Tuesday, March 11, 2008

The Image in the Mirror

By Kelly Jean Cogswell

Everything boils down to image, especially in an election year. Paying consultants millions of dollars to shape theirs, Hillary has become efficiency and experience embodied, Obama the poster boy for carefully crafted authenticity and boundless hope, and McCain the straight-shooting Vet that will defend the nation in these troubled times.

Queers know something about image, too. Fags are still fighting the ones that label them hairdressers and pedophiles. Dykes are ugly, humorless, man-hating monsters. At first we tried the suit and tie and pearls and dress approach to show we deserved to exist, but then moved on to denim cutoffs and combat boots for ACT-UP and the Lesbian Avengers to reclaim the power of queerness. As we gain ground politically, it's too bad we're creeping back into gender appropriate dresses and suits.

Images and reality aren't always in sync. A black actor in the White House foreshadowed Obama's run before he was even elected to the Senate. But while there's a black female running a division of detectives on Law and Order, I wouldn't hold my breath waiting to see a woman of color become a common sight at the head of anything in the NYPD.

Women are still hookers and harpies on the one side, and saints and myths on the other. While I've always been partial to the Statue of Liberty raising her torch, and in France, the elegant, shapely, and scantily clad woman symbolizing Liberty leading the people to freedom, it's a little annoying when you crunch the numbers and realize just how far behind you really are in job equity and political power.

When she ran for President of France last year, Segolene Royal got ripped to shreds by her own party, some even daring to say she belonged back in the kitchen. Now it's Hillary getting literally portrayed as the HRC nutcracker with metal spikes between splayed thighs. There are T-shirts reading, "If only Hillary had married O.J. instead!" The South Park comedy team put a bomb in her vagina. That's not satire, it's pure hate.

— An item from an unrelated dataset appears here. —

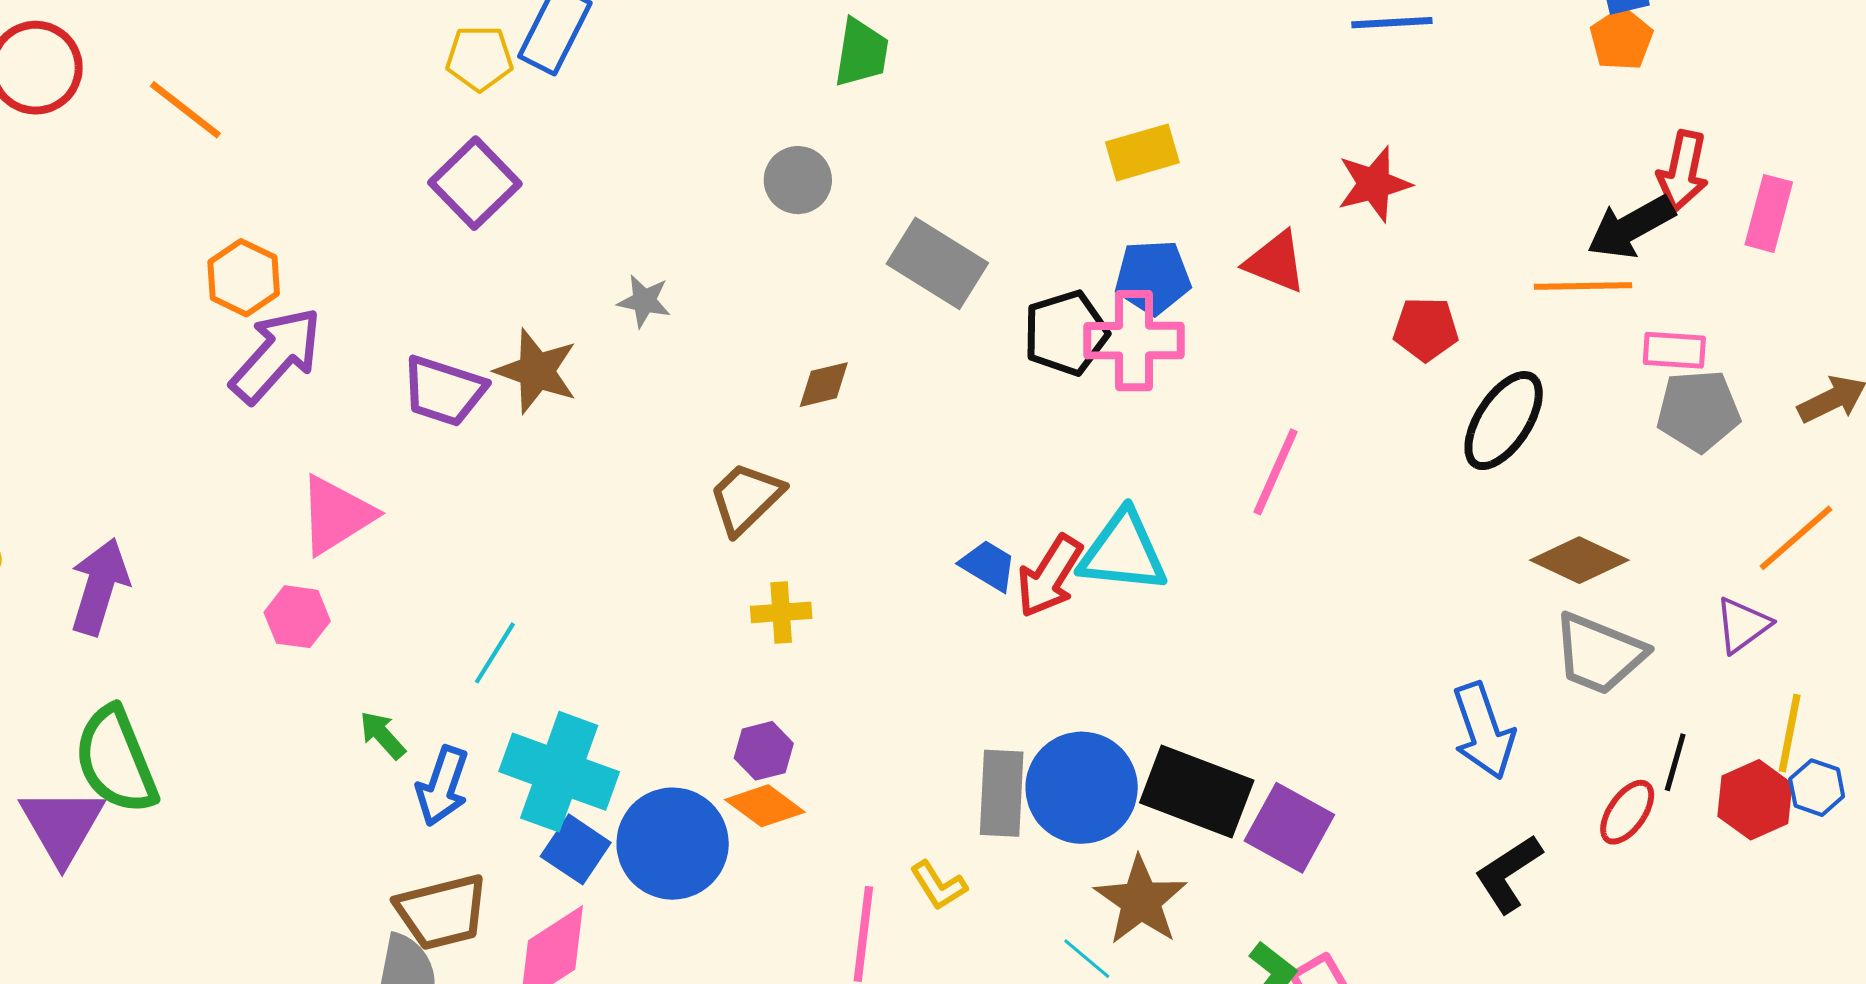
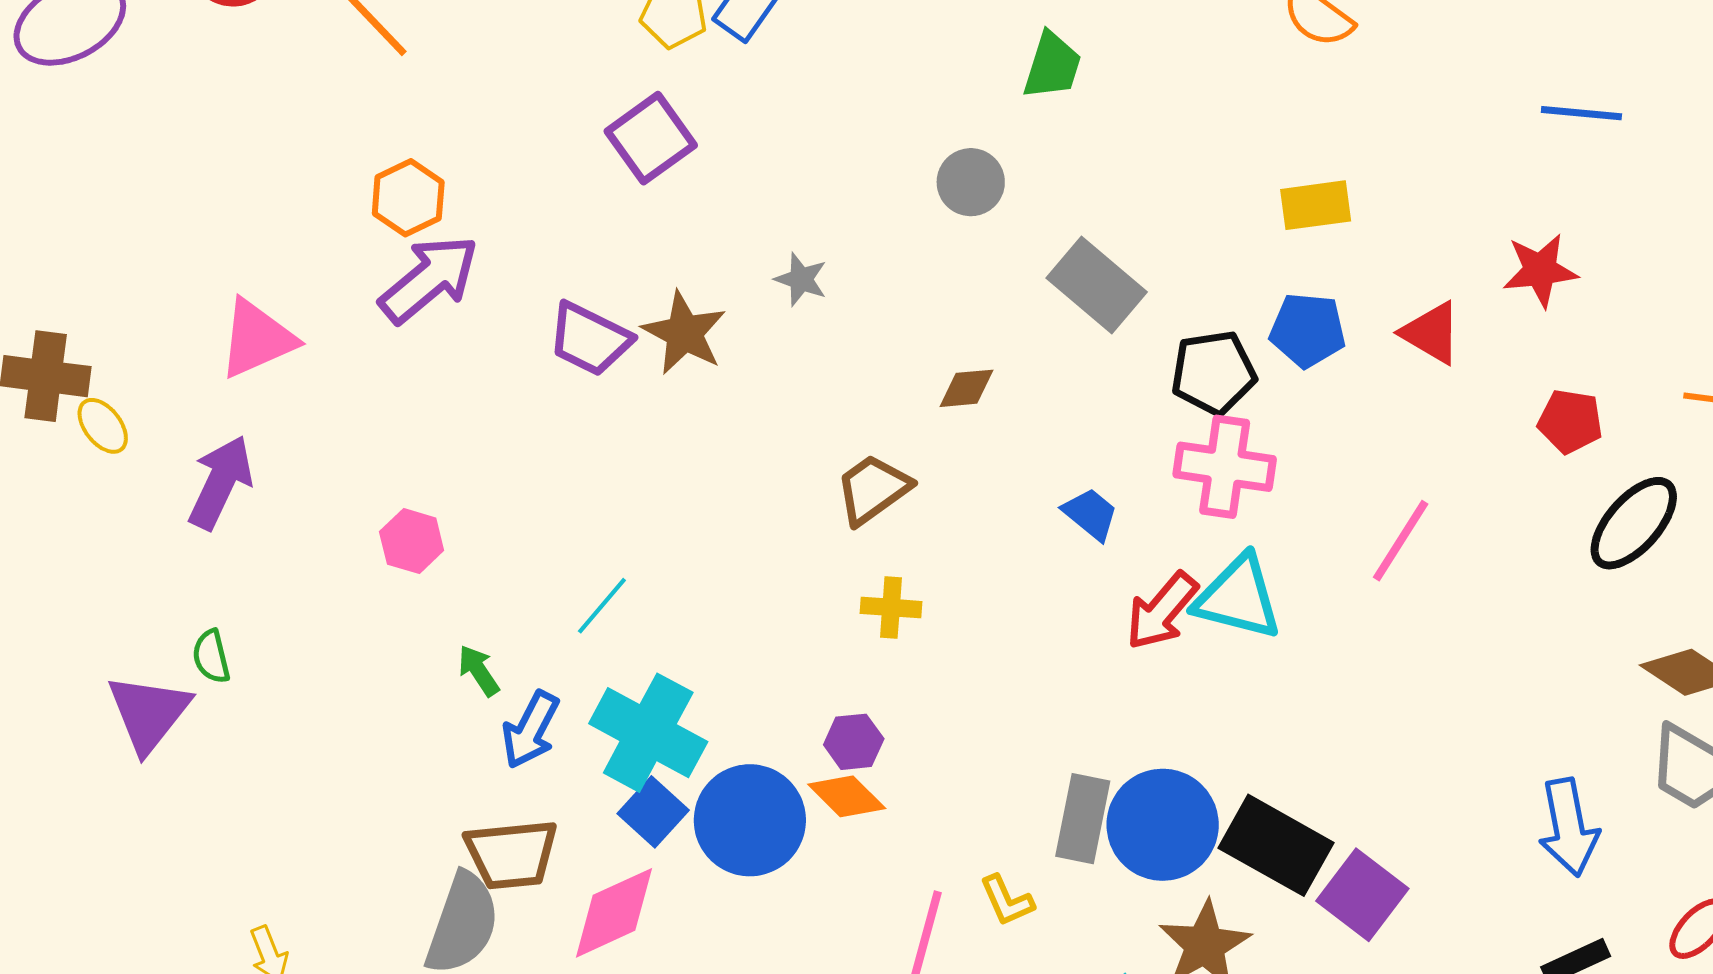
pink cross: (1134, 341) -> (1225, 467), moved
pink triangle: (336, 515) -> (257, 339), moved
blue trapezoid: (988, 565) -> (1091, 514), moved
green semicircle: (116, 760) -> (211, 657), size x0.5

I'm so demoralized I couldn't even face the Women's Day demo this weekend here in Paris, and went to see a movie instead. I should've aimed for something more escapist. As it turns out, Antonioni's 1966 film Blowup, which uses the plot of a thriller to meditate on the nature of reality and media and the imagination, is also a biting critique about women in the fashion industry.

There's not a scene of greater mutual loathing anywhere than the one between the models and the photographer, Thomas, who, sick of the beautiful women he only sees skindeep, longs to do something really worthwhile to prove his artistic mettle, like shoot undercover in a flop house. His photos expose the skinny arms and the swollen bellies of homeless men, along with his own indifference.

Meanwhile, the women he was condemned to photograph quickly had enough of the domineering photographer shouting at them to move their arms up and down and sideways, and smile on command. The rage behind the emptiness of their unlined faces reduces the superficial suffering of the girls in America's Next Top Model to the sugarcoated entertainment it is.

Antonioni wasn't criticizing the objectification of women. After all, turning women into images is part of his business as filmmaker, and we aestheticize things and people all the time. And with regards to fashion, there's nothing inherently the matter with longing for the beautiful.

For Antonioni, the problem was image-making itself, how it can drain the beauty from the beautiful, and reduce even the reality and humanity of the homeless men to just another image. Beautiful women aren't just beautiful. Miserable men are more than their visible misery. There's a difference between image and reality, even if there's a dialog between them especially in the areas of advertising and politics.

I'd like to sneer at image making myself, but for queers, image is how lawmakers are persuaded to legislate, and even how bullies identify their targets. We're engaged in a war of media, a war of language. In other words, image.

To that end, on Saturday, (while I was at the movies) a new feminist direct action group called La Barbe, celebrated the International Day of the Rights of Women by going to the center of Paris, scaling the statue of the Republique, putting a beard on the woman symbolizing Liberty, then denouncing the rise of women in French politics. "France is a country of men, led by men, that has little place for feminine ambitions," the spokeswoman said with a wink. "Render unto Cesar the things that are Cesar's."

The women, of course, all wore fake beards. If you can't beat 'em, join 'em. Maybe Hillary should give it a try.